Our study has limitations. First, we acknowledge our results might reflect the experience of a single endoscopic center and not be indicative of a multicenter practice. A further study should assess the multicenter performances among observers working in different units to assure the accountability of our rates. The second limitation is the lack of sm1 lesions in our series, because of their rarity [14]. Unfortunately, even employing the magnification tool, the latter are the most difficult to characterize. To overcome this problem, some authors have even proposed a multi-step classification system which includes the sequential use of 3 endoscopic classifications (NICE, JNET, Kudo), associated with magnification, NBI, and traditional chromoendoscopy [8]. Another limitation could be envisaged in the lack of the use of the magnification. However, it should be acknowledged that worldwide in the majority Endoscopy Units this tool is missing, and the unmagnified vision represents the mostly adopted tool in endoscopic daily clinical practice. Finally, the slightly lower performance of the Kudo classification could depend on our training module which used only dye-based images, due to the lack in literature of NBI images assessed with this system.

In conclusion, our results demonstrated that through the NICE classification there might be greater confidence in recognizing a non-neoplastic polyp, thus saving cost of the histologic investigation.

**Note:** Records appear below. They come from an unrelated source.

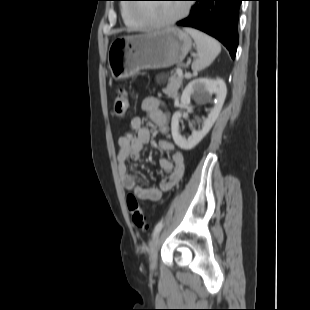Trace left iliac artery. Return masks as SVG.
Returning <instances> with one entry per match:
<instances>
[{
  "instance_id": "left-iliac-artery-1",
  "label": "left iliac artery",
  "mask_w": 310,
  "mask_h": 310,
  "mask_svg": "<svg viewBox=\"0 0 310 310\" xmlns=\"http://www.w3.org/2000/svg\"><path fill=\"white\" fill-rule=\"evenodd\" d=\"M162 227H163L162 221H160L156 224L154 231H153V237L161 231Z\"/></svg>"
}]
</instances>
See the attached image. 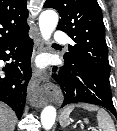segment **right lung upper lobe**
Returning a JSON list of instances; mask_svg holds the SVG:
<instances>
[{
	"mask_svg": "<svg viewBox=\"0 0 117 131\" xmlns=\"http://www.w3.org/2000/svg\"><path fill=\"white\" fill-rule=\"evenodd\" d=\"M26 0H0V45L27 33Z\"/></svg>",
	"mask_w": 117,
	"mask_h": 131,
	"instance_id": "1",
	"label": "right lung upper lobe"
}]
</instances>
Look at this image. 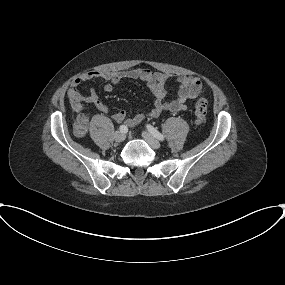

Moreover, although the NICE classification outperformed the Kudo’s in some specific sub-analyzes, the two systems can be considered comparable. Finally, the overall accuracy of 80% is probably not high enough to allow a confident therapeutic choice (i.e., leaving it in place, endoscopic or surgical removal); however, higher (> 90%) accuracy rates were registered when differentiating non-neoplastic vs neoplastic lesions, non-invasive vs invasive polyps, and to suggest an endoscopic vs surgical option for removal. These would justify their safer clinical use and could allow the use of the NBI Kudo classification in daily endoscopic practice even in those centers where magnification is not available.